Mission avec élargissement de périmètre
Contexte : Une responsabilité supplémentaire est confiée à une/un collègue. (Exemple : Management de transition, remplacement d’un manager absent) -> Prime de 200 € bruts par mois.
Les autres situations, telles que le remplacement d’une/une collègue absent(e), n’entrent pas dans le cadre des dispositions du présent article.
TITRE V. DEVELOPPER UNE GESTION ACTIVE DES AGES DANS L’ENTREPRISE Les parties signataires réaffirment leur volonté de favoriser l’insertion professionnelle des jeunes au sein de l’entreprise. Cet accord prévoit les dispositions permettant d’accueillir, d’accompagner et de former les alternant(e)s, afin de contribuer au renouvellement des compétences et au développement des futurs talents.
5.1 Favoriser l’insertion des jeunes
5.1.1 L’alternance : un mode d’insertion professionnelle
Chaque année, l’entreprise intègre des collègues en alternance. La période d’alternance doit être un véritable tremplin dans la scolarité des jeunes en leur permettant de mettre en pratique l’enseignement pédagogique, avec un accompagnement spécifique de la/du tutrice/tuteur et du manager.
La politique d’intégration des jeunes permet d’accompagner leur professionnalisation et leur employabilité et de constituer un vivier de renouvellement des compétences dans l’entreprise. La grille de rémunération est jointe en annexe du présent accord.
Pour rappel, dans le cadre des obligations légales concernant le handicap, il n’y a pas de limite d’âge si l’on est en situation de handicap pour signer un contrat de professionnalisation.
L’entreprise s’engage à cibler les recrutements d’alternant(e)s sur les emplois pour lesquels il y a peu de candidat(e)s et/ou d’opportunités d’embauches.
Dans ce cadre, et compte tenu de la forte progression de l’alternance depuis quelques années, il est prévu de maintenir a minima le nombre d’alternant(e)s sur la durée de l’accord, soit 250 alternant(e)s par an.
Le dispositif de l’alternance repose sur :
L’animation d’une communauté de tutrices/tuteurs : Les tutrices/tuteurs de jeunes en alternance bénéficient d’une formation spécifique, portant notamment sur les compétences pédagogiques nécessaires à leur mission,
Le suivi par la DRH des jeunes pendant toute la durée de leur formation en entreprise. La DRH animera le réseau d’alternant(e)s afin de créer une communauté et ainsi développer le réseau professionnel des jeunes.
La volonté de l’entreprise est de proposer une embauche aux alternant(e)s sortant(e)s (année en cours) ayant obtenu leur diplôme et dont l’évaluation au sein de l’entreprise est satisfaisante. Ces embauches se feront sur les postes ouverts, et ce, sous réserve d’éventuelles priorités données à d’autres candidatures internes.

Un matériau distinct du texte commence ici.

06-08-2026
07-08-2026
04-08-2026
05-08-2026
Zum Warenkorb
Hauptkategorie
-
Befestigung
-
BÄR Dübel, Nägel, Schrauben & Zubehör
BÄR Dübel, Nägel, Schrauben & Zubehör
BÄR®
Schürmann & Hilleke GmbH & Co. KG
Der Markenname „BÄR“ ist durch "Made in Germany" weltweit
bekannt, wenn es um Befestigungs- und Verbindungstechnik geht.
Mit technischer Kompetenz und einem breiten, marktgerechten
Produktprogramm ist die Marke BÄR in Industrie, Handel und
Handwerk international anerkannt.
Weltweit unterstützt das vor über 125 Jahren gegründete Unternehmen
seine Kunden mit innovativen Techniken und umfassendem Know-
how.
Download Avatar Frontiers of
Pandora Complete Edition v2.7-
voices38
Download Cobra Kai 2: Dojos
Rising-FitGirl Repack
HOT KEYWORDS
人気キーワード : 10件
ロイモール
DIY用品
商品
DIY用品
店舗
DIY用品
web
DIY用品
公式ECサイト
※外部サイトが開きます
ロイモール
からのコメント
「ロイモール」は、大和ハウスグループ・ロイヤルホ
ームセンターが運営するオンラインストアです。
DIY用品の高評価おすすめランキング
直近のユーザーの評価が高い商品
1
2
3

L’entreprise s’engage à embaucher en priorité les alternant(e)s ayant terminé leur cursus, en CDD ou CDI, dès lors que les postes ouverts correspondent à leurs profils et leurs aspirations.
Un minimum de trois entretiens seront réalisés entre le manager, la tutrice / le tuteur et l’alternant(e) sur toute la durée de la formation. Ces derniers se décomposent de la manière suivante :
Entretien de prise de poste,
Entretien à mi-année sur les points positifs et les points de progrès,
Entretien de fin d’alternance.
Pour guider les tutrices/tuteurs et les alternant(e)s, un livret de suivi est mis à leur disposition par la DRH afin de suivre la progression de l’alternance.

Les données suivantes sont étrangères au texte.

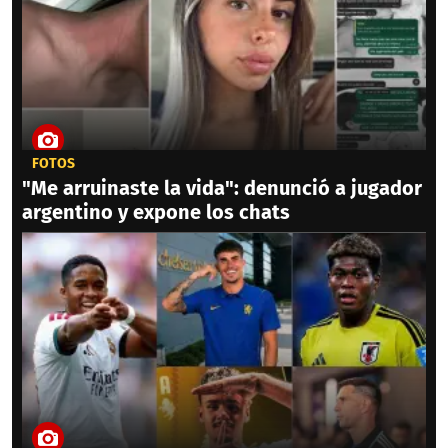
FOTOS
"Me arruinaste la vida": denunció a jugador
argentino y expone los chats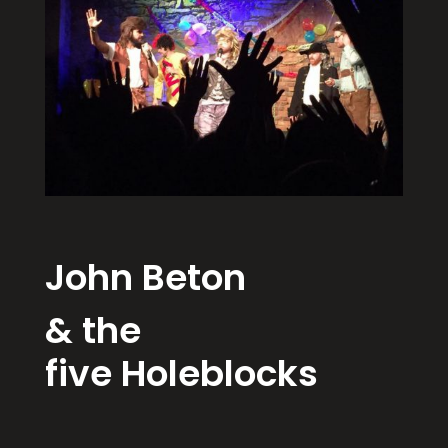
John Beton
& the
five
Holeblocks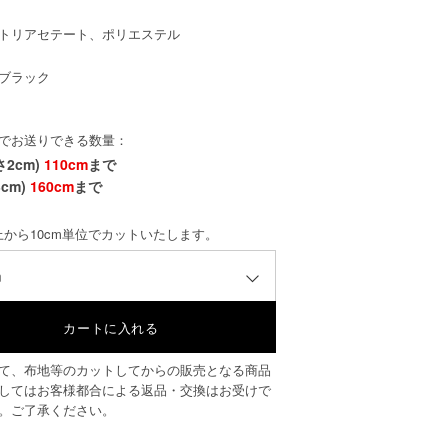
トリアセテート、ポリエステル
ブラック
でお送りできる数量：
さ2cm)
110cm
まで
cm)
160cm
まで
以上から10cm単位でカットいたします。
m
て、布地等のカットしてからの販売となる商品
してはお客様都合による返品・交換はお受けで
。ご了承ください。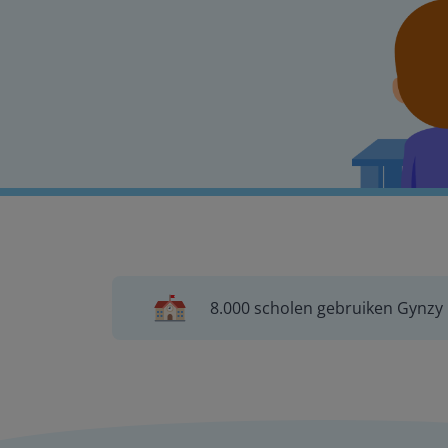
8.000 scholen gebruiken Gynzy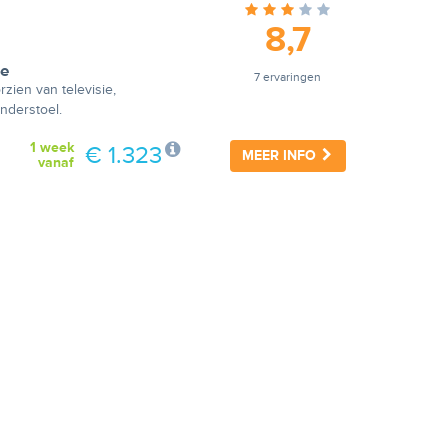
8,7
je
7 ervaringen
zien van televisie,
inderstoel.
1 week
€ 1.323
MEER INFO
vanaf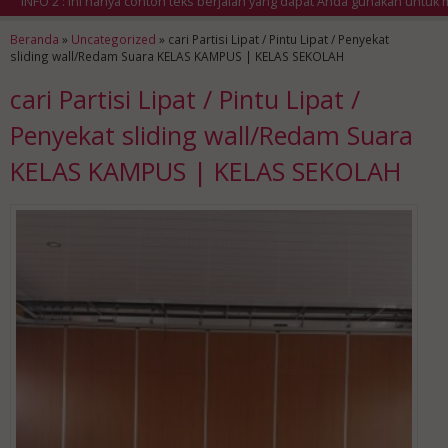
NFO 2 : Ini hanya contoh teks berjalan yang dapat Anda gunakan untuk men
Beranda
»
Uncategorized
»
cari Partisi Lipat / Pintu Lipat / Penyekat
sliding wall/Redam Suara KELAS KAMPUS | KELAS SEKOLAH
cari Partisi Lipat / Pintu Lipat /
Penyekat sliding wall/Redam Suara
KELAS KAMPUS | KELAS SEKOLAH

A partir des bilans faits par le manager et la tutrice / le tuteur, la DRH pourra proposer un entretien à mi-année aux alternant(e)s terminant leur formation dans l’année en cours et qui souhaitent intégrer le monde professionnel. Cet entretien permettra de valider les possibilités d’embauche au sein de l’entreprise pour les alternant(e)s sortant, au regard des postes disponibles.
La DRH proposera aux jeunes qui obtiennent leur diplôme à l’issue de leur formation et qui ne sont pas embauché(e)s au sein de l’entreprise, un accompagnement pour faciliter leur insertion professionnelle, nommé « engagement jeunes ». Il s’agit d’une plateforme collaborative qui permet aux alternant(e)s, si elles/ils le souhaitent, d’être mis en visibilité auprès d’autres grandes entreprises, mais aussi de PME et d’avoir accès aux offres d’emploi de toutes les entreprises partenaires.
5.1.2 Recours aux stages
L’entreprise s’engage à développer des partenariats avec des écoles et des universités afin de proposer des stages en entreprise, d’une durée minimale de 3 mois.
Les stages en entreprise sont strictement encadrés par le code de l’Éducation et limités aux situations présentant un intérêt pédagogique déterminé dans le cadre d’une convention conclue entre une entreprise, un(e) jeune et l’établissement d’enseignement dans lequel elle/il poursuit ses études. Aucune forme de stage non conventionnée ne pourra être proposée. La grille de gratification des stagiaires est jointe en annexe du présent accord.
5.1.3 Participation à des forums/salons
Afin de favoriser l’insertion des jeunes dans la vie professionnelle, Malakoff Humanis s’engage à participer et/ou à organiser 5 salons de l’emploi par an sur le territoire national (Ile de France et Province).
5.2. L’accueil des nouvelles/nouveaux collègues – Parcours d’intégration
Le parcours d’intégration dans l’entreprise concerne l’ensemble des nouvelles/nouveaux embauché(e)s, quel que soit leur âge. Il revêt cependant une importance toute particulière pour les jeunes, qui détiennent une moindre connaissance du monde du travail et de l’entreprise.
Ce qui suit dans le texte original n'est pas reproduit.